*Problem description:* Please give again, word for word, each line that falls between the line with "for closed transactions." and the end of the data, inclusive.

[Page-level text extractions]
_ _ _ _ _ _ _
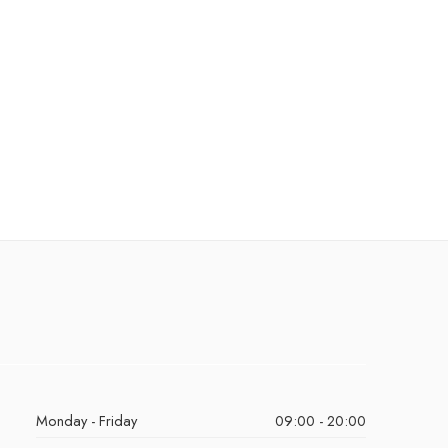
Monday - Friday
09:00 - 20:00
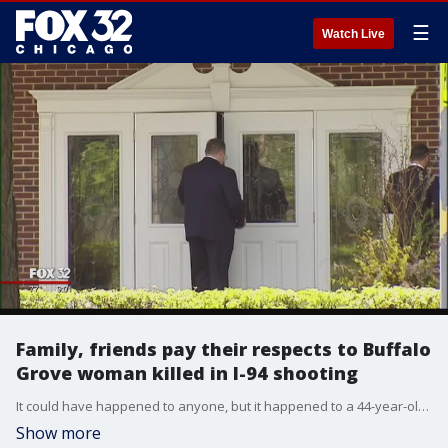
☰
Watch Live
Family, friends pay their respects to Buffalo
Grove woman killed in I-94 shooting
It could have happened to anyone, but it happened to a 44-year-old wife and mother of two children.
Show more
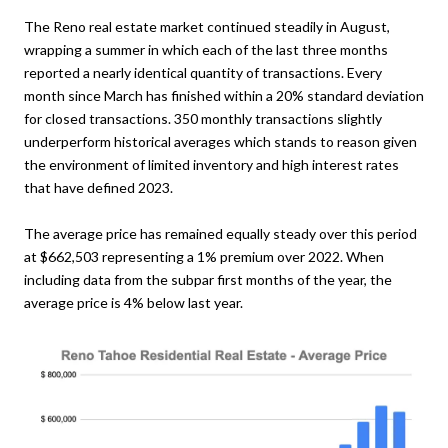
The Reno real estate market continued steadily in August,
wrapping a summer in which each of the last three months
reported a nearly identical quantity of transactions. Every
month since March has finished within a 20% standard deviation
for closed transactions. 350 monthly transactions slightly
underperform historical averages which stands to reason given
the environment of limited inventory and high interest rates
that have defined 2023.
The average price has remained equally steady over this period
at $662,503 representing a 1% premium over 2022. When
including data from the subpar first months of the year, the
average price is 4% below last year.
_ _ _ _ _ _ _
*Expected output:*
for closed transactions. 350 monthly transactions slightly
underperform historical averages which stands to reason given
the environment of limited inventory and high interest rates
that have defined 2023.
The average price has remained equally steady over this period
at $662,503 representing a 1% premium over 2022. When
including data from the subpar first months of the year, the
average price is 4% below last year.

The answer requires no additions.